▶ Collected data
[Start of section]

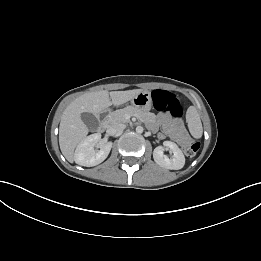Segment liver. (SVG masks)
<instances>
[{
	"label": "liver",
	"mask_w": 261,
	"mask_h": 261,
	"mask_svg": "<svg viewBox=\"0 0 261 261\" xmlns=\"http://www.w3.org/2000/svg\"><path fill=\"white\" fill-rule=\"evenodd\" d=\"M142 91L141 89L112 92L101 90L85 93L72 101L64 110L59 126V145L64 157L69 162H73L76 146L89 132L81 119L82 113L98 115L112 105L119 106L130 101Z\"/></svg>",
	"instance_id": "6515ba94"
}]
</instances>
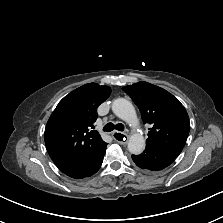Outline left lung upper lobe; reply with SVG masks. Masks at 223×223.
<instances>
[{
  "label": "left lung upper lobe",
  "mask_w": 223,
  "mask_h": 223,
  "mask_svg": "<svg viewBox=\"0 0 223 223\" xmlns=\"http://www.w3.org/2000/svg\"><path fill=\"white\" fill-rule=\"evenodd\" d=\"M122 89L138 106L143 123L152 125L146 145L180 154L190 130L188 114L180 101L168 91L144 81Z\"/></svg>",
  "instance_id": "obj_1"
}]
</instances>
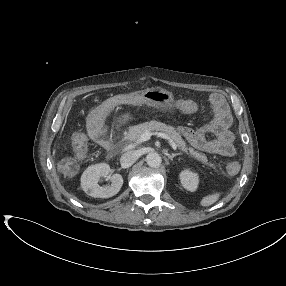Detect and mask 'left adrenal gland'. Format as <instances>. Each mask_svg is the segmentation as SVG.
<instances>
[{
    "mask_svg": "<svg viewBox=\"0 0 286 286\" xmlns=\"http://www.w3.org/2000/svg\"><path fill=\"white\" fill-rule=\"evenodd\" d=\"M178 155H181V153H172V154H167L168 158L173 161V158L178 156Z\"/></svg>",
    "mask_w": 286,
    "mask_h": 286,
    "instance_id": "a2214340",
    "label": "left adrenal gland"
}]
</instances>
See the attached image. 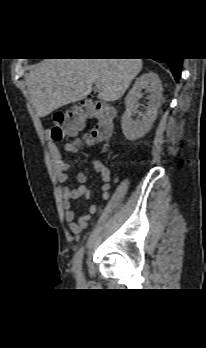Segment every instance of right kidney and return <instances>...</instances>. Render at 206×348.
I'll return each instance as SVG.
<instances>
[{
  "instance_id": "obj_1",
  "label": "right kidney",
  "mask_w": 206,
  "mask_h": 348,
  "mask_svg": "<svg viewBox=\"0 0 206 348\" xmlns=\"http://www.w3.org/2000/svg\"><path fill=\"white\" fill-rule=\"evenodd\" d=\"M149 93L146 112H139V119L134 121L132 116L138 112V100L143 96L142 91ZM162 83L154 72H147L138 77L125 98L126 110L121 118L122 132L126 139L134 141L143 137L156 119L161 106Z\"/></svg>"
}]
</instances>
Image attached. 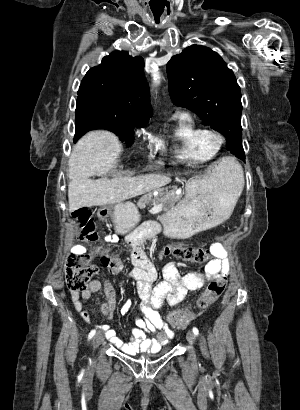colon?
Wrapping results in <instances>:
<instances>
[{
	"label": "colon",
	"mask_w": 300,
	"mask_h": 410,
	"mask_svg": "<svg viewBox=\"0 0 300 410\" xmlns=\"http://www.w3.org/2000/svg\"><path fill=\"white\" fill-rule=\"evenodd\" d=\"M73 220L80 227V238L86 242H96L98 233L92 220L91 212L87 208H80L72 215ZM165 256L189 261L197 264L206 263L211 256V250L208 248L194 247L183 244L166 245L161 250ZM103 265L113 274L121 273L124 270L122 259L113 254H107L102 257ZM96 267L90 263L85 255H72L69 257L66 267V283L71 292H81L85 289L86 284L95 275ZM226 280L216 279L208 285L197 301L200 309H205L214 303L224 292ZM193 313L190 310L174 311L169 322L171 326L181 328L186 326L192 319Z\"/></svg>",
	"instance_id": "1"
}]
</instances>
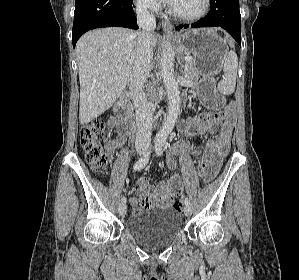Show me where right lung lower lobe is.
Segmentation results:
<instances>
[{
    "label": "right lung lower lobe",
    "mask_w": 299,
    "mask_h": 280,
    "mask_svg": "<svg viewBox=\"0 0 299 280\" xmlns=\"http://www.w3.org/2000/svg\"><path fill=\"white\" fill-rule=\"evenodd\" d=\"M132 0H75L72 42L88 30L101 27L138 29Z\"/></svg>",
    "instance_id": "right-lung-lower-lobe-1"
}]
</instances>
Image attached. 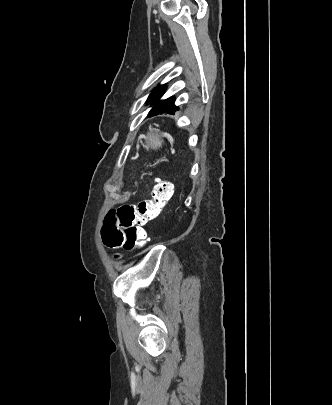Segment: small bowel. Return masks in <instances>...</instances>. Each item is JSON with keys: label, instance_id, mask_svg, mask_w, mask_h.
Here are the masks:
<instances>
[{"label": "small bowel", "instance_id": "1", "mask_svg": "<svg viewBox=\"0 0 332 405\" xmlns=\"http://www.w3.org/2000/svg\"><path fill=\"white\" fill-rule=\"evenodd\" d=\"M115 227H120L118 224H119V222H115ZM123 241H124V235H123Z\"/></svg>", "mask_w": 332, "mask_h": 405}]
</instances>
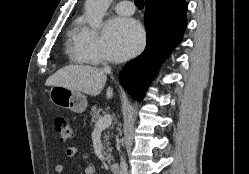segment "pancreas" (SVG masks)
Masks as SVG:
<instances>
[{
	"label": "pancreas",
	"instance_id": "cf45deb5",
	"mask_svg": "<svg viewBox=\"0 0 249 174\" xmlns=\"http://www.w3.org/2000/svg\"><path fill=\"white\" fill-rule=\"evenodd\" d=\"M101 110L97 109L95 106L92 107L90 111V117H91V122L96 123L100 118H102L100 114ZM110 134L108 133L107 135L103 136V142H104V148H103V155L105 156V161H107L108 164L111 163L112 156L110 152L112 151V147H110Z\"/></svg>",
	"mask_w": 249,
	"mask_h": 174
}]
</instances>
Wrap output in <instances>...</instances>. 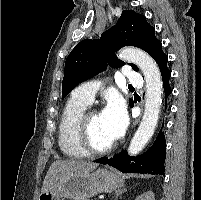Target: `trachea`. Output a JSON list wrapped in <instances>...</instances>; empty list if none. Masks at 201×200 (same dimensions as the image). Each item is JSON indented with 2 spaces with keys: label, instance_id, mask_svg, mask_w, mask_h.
I'll list each match as a JSON object with an SVG mask.
<instances>
[{
  "label": "trachea",
  "instance_id": "3493384b",
  "mask_svg": "<svg viewBox=\"0 0 201 200\" xmlns=\"http://www.w3.org/2000/svg\"><path fill=\"white\" fill-rule=\"evenodd\" d=\"M130 88H134L132 85H129Z\"/></svg>",
  "mask_w": 201,
  "mask_h": 200
}]
</instances>
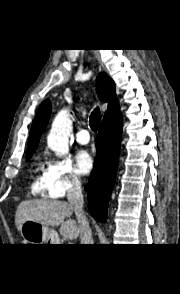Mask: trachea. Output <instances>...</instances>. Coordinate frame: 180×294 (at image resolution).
<instances>
[{"label": "trachea", "instance_id": "3493384b", "mask_svg": "<svg viewBox=\"0 0 180 294\" xmlns=\"http://www.w3.org/2000/svg\"><path fill=\"white\" fill-rule=\"evenodd\" d=\"M101 121V113L99 108H95L90 115L89 125L92 131L96 132Z\"/></svg>", "mask_w": 180, "mask_h": 294}]
</instances>
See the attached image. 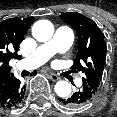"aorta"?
<instances>
[{
  "label": "aorta",
  "mask_w": 117,
  "mask_h": 117,
  "mask_svg": "<svg viewBox=\"0 0 117 117\" xmlns=\"http://www.w3.org/2000/svg\"><path fill=\"white\" fill-rule=\"evenodd\" d=\"M54 34V26L48 20H39L34 23L32 27L33 37L40 41L46 42L52 38ZM55 93L61 97L65 98L71 94V85L67 81H59L55 85Z\"/></svg>",
  "instance_id": "aorta-1"
}]
</instances>
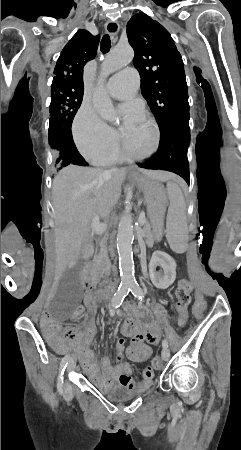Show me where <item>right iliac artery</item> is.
<instances>
[{"label": "right iliac artery", "mask_w": 241, "mask_h": 450, "mask_svg": "<svg viewBox=\"0 0 241 450\" xmlns=\"http://www.w3.org/2000/svg\"><path fill=\"white\" fill-rule=\"evenodd\" d=\"M129 292H130L129 286H122L121 288H119L113 296L112 306L114 308H118L122 304L124 298L128 295ZM69 358H70V356L67 355L61 361L60 372H59L58 382H57V389L60 393L63 391V374H64V370L68 364Z\"/></svg>", "instance_id": "obj_1"}]
</instances>
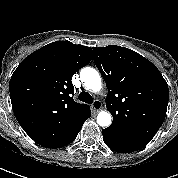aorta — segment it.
Instances as JSON below:
<instances>
[{
	"label": "aorta",
	"instance_id": "1",
	"mask_svg": "<svg viewBox=\"0 0 178 178\" xmlns=\"http://www.w3.org/2000/svg\"><path fill=\"white\" fill-rule=\"evenodd\" d=\"M80 79L83 85L93 92H99L102 88L101 77L94 68L84 67L80 72ZM111 118L109 112L100 111L97 115V123L102 127H108L111 124Z\"/></svg>",
	"mask_w": 178,
	"mask_h": 178
}]
</instances>
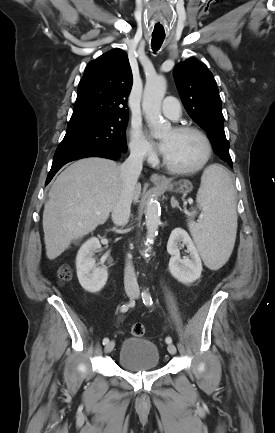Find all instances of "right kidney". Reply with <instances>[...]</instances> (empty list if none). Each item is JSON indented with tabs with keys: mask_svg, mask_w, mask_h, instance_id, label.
I'll list each match as a JSON object with an SVG mask.
<instances>
[{
	"mask_svg": "<svg viewBox=\"0 0 275 433\" xmlns=\"http://www.w3.org/2000/svg\"><path fill=\"white\" fill-rule=\"evenodd\" d=\"M101 248L99 239L92 237L79 249L76 257L77 277L81 286L89 292L96 293L106 284L108 271L97 268L93 255Z\"/></svg>",
	"mask_w": 275,
	"mask_h": 433,
	"instance_id": "obj_1",
	"label": "right kidney"
}]
</instances>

[End of section]

▶ WHAT TO DO
With pictures left out, repeat exactly the lines from the line bearing "Find all instances" through the final line of the records above.

▶ EXERCISE RESULT
Find all instances of "right kidney". Reply with <instances>[...]</instances> (empty list if none). Each item is JSON indented with tabs with keys: mask_svg, mask_w, mask_h, instance_id, label.
I'll list each match as a JSON object with an SVG mask.
<instances>
[{
	"mask_svg": "<svg viewBox=\"0 0 275 433\" xmlns=\"http://www.w3.org/2000/svg\"><path fill=\"white\" fill-rule=\"evenodd\" d=\"M101 248L99 239L92 237L79 249L76 257L77 277L81 286L89 292L96 293L106 284L108 271L97 268L93 255Z\"/></svg>",
	"mask_w": 275,
	"mask_h": 433,
	"instance_id": "obj_1",
	"label": "right kidney"
}]
</instances>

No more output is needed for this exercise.